The Connor Brothers are known for their paintings and prints featuring vintage pin-up beauties and Old Hollywood starlets in seductive poses, paired with captions that exude a dry sense of humor. The Connor Brothers—a pseudonym for the British artists Mike Snelle and James Golding—initially retained anonymity under their fictional guise. They posed as fictional twin brothers Franklyn and Brendan Connor, who had escaped from a California cult (called “The Family”) by running away to Brooklyn at age 16 to become artists. Today, Snelling and Golding have shed their guise, and align their work with social causes

The Connor Brothers defy analysis and expectation, simply because they intend to. Their art was born from a desire to make each other laugh and discuss their feelings within a culture where admission alone can be taboo.  Through their work and activism, they encourage viewers to laugh, ridicule, or open up about how they perceive the world around them.

While the duo are best known for their Pulp Fiction series - a variety of Mills and Boon inspired characters quoting Oscar Wilde, Shakespeare, and George Bernard Shaw - the pair are not afraid to engage with genuine hardship.  These novels about relationships between men and women give the readers an easy, thrilling fictional adventure – with a guaranteed happy ending. Widely known for their characteristic cover, these novels take the readers into a fantasy world of intrigue, danger, passion and romance. However, their iconic covers are not only the preview of what’s under them but also a source of inspiration for the artistic duo.

They became internationally famous for their satirical reinterpretations of these Mills & Boon book covers and cynical view of the contemporary culture. The artists explore the concepts of truth and fiction, often blurring the line between the two and raising questions about the process by which people turn the experience into meaning.

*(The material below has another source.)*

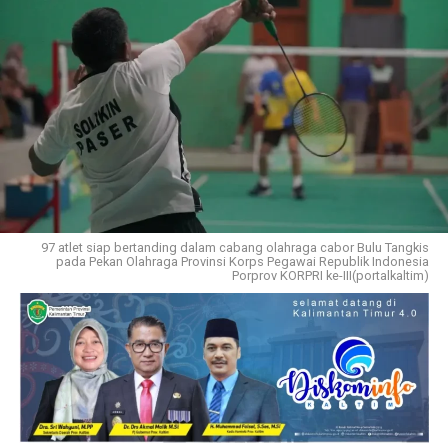
97 atlet siap bertanding dalam cabang olahraga cabor Bulu Tangkis
pada Pekan Olahraga Provinsi Korps Pegawai Republik Indonesia
Porprov KORPRI ke-III(portalkaltim)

The duo sold out at the London 14 Art Fair and exhibitions in Sydney and Los Angeles and set an auction record at Bonhams in London. However, in October 2014, they confessed their backstory was a fabrication and art dealers Mike Snelle and James Golding exposed themselves as the Connor Brothers. The revelation of their identity has seen a huge increase in sales with their works having been sold alongside the such legends as Banksy and Damien Hirst at Christie’s and Bonham’s.